**Entries taken from a collection:**
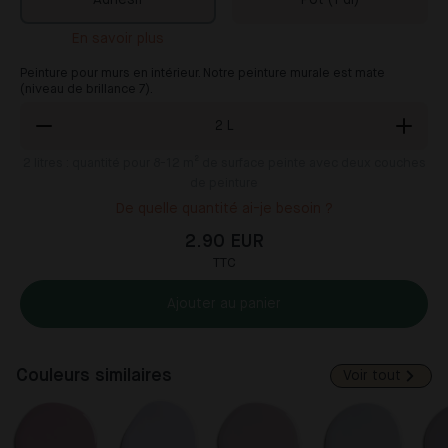
Adhésif
Pot (1 dl)
En savoir plus
Peinture pour murs en intérieur. Notre peinture murale est mate
(niveau de brillance 7).
2
L
2
litres : quantité pour 8-12 m² de surface peinte avec deux couches
de peinture
De quelle quantité ai-je besoin ?
2.90 EUR
TTC
Ajouter au panier
Couleurs similaires
Voir tout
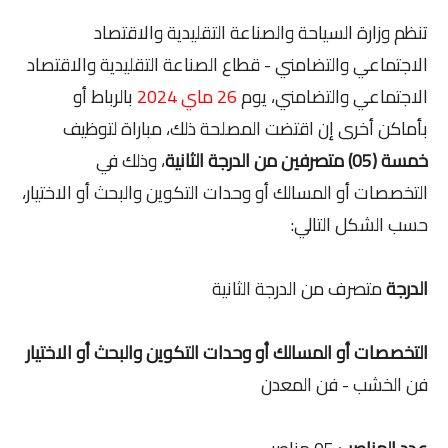
تنظم وزارة السياحة والصناعة التقليدية والاقتصاد
الاجتماعي والتضامني - قطاع الصناعة التقليدية والاقتصاد
الاجتماعي والتضامني، يوم
26 ماي 2024
بالرباط أو
بأماكن أخرى إن اقتضت المصلحة ذلك، مباراة لتوظيف
خمسة (05) متصرفين
من الدرجة الثانية
، وذلك في
التخصصات أو المسالك أو وحدات التكوين والبحث أو الاختيار،
حسب الشكل التالي:
الدرجة
متصرف من الدرجة الثانية
التخصصات أو المسالك أو وحدات التكوين والبحث أو الاختيار
فن الخشب - فن المعدن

**WORK TASK:** The answer must match the entries above line for line, with the pictures dropped.

**SOLUTION FOR THIS EXERCISE:**
Adhésif
Pot (1 dl)
En savoir plus
Peinture pour murs en intérieur. Notre peinture murale est mate
(niveau de brillance 7).
2
L
2
litres : quantité pour 8-12 m² de surface peinte avec deux couches
de peinture
De quelle quantité ai-je besoin ?
2.90 EUR
TTC
Ajouter au panier
Couleurs similaires
Voir tout
تنظم وزارة السياحة والصناعة التقليدية والاقتصاد
الاجتماعي والتضامني - قطاع الصناعة التقليدية والاقتصاد
الاجتماعي والتضامني، يوم
26 ماي 2024
بالرباط أو
بأماكن أخرى إن اقتضت المصلحة ذلك، مباراة لتوظيف
خمسة (05) متصرفين
من الدرجة الثانية
، وذلك في
التخصصات أو المسالك أو وحدات التكوين والبحث أو الاختيار،
حسب الشكل التالي:
الدرجة
متصرف من الدرجة الثانية
التخصصات أو المسالك أو وحدات التكوين والبحث أو الاختيار
فن الخشب - فن المعدن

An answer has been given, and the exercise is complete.